What to produce
What you need to do is retype every entry exactly as written.

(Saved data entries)
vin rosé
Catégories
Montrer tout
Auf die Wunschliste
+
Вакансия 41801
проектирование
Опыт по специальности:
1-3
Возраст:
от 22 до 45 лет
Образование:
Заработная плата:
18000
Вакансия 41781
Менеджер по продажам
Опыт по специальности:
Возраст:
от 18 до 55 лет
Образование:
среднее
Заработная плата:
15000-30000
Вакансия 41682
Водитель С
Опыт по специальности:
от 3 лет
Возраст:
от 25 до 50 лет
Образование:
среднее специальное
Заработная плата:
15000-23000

Task answer
vin rosé
Catégories
Montrer tout
Auf die Wunschliste
+
Вакансия 41801
проектирование
Опыт по специальности:
1-3
Возраст:
от 22 до 45 лет
Образование:
Заработная плата:
18000
Вакансия 41781
Менеджер по продажам
Опыт по специальности:
Возраст:
от 18 до 55 лет
Образование:
среднее
Заработная плата:
15000-30000
Вакансия 41682
Водитель С
Опыт по специальности:
от 3 лет
Возраст:
от 25 до 50 лет
Образование:
среднее специальное
Заработная плата:
15000-23000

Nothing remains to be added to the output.